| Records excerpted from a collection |
┄┄┄┄┄┄┄┄┄┄

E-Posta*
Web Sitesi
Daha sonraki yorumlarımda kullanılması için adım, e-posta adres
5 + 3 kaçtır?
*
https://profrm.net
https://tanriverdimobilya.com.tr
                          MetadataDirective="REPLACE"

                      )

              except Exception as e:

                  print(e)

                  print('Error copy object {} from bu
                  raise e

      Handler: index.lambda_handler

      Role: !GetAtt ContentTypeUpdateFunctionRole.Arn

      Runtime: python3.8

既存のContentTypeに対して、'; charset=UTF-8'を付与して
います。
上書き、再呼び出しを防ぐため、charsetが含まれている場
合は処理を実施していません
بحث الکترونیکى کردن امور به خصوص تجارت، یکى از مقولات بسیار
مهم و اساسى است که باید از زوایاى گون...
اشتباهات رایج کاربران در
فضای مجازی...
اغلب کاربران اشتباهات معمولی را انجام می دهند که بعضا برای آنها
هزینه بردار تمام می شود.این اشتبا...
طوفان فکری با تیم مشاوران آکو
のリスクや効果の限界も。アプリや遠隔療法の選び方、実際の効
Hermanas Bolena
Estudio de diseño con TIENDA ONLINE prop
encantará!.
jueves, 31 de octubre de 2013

┄┄┄┄┄┄┄┄┄┄

| What this task involves |
Find the string "print" in the records, then copy each line where it occurs.

| Written answer |
                  print(e)
                  print('Error copy object {} from bu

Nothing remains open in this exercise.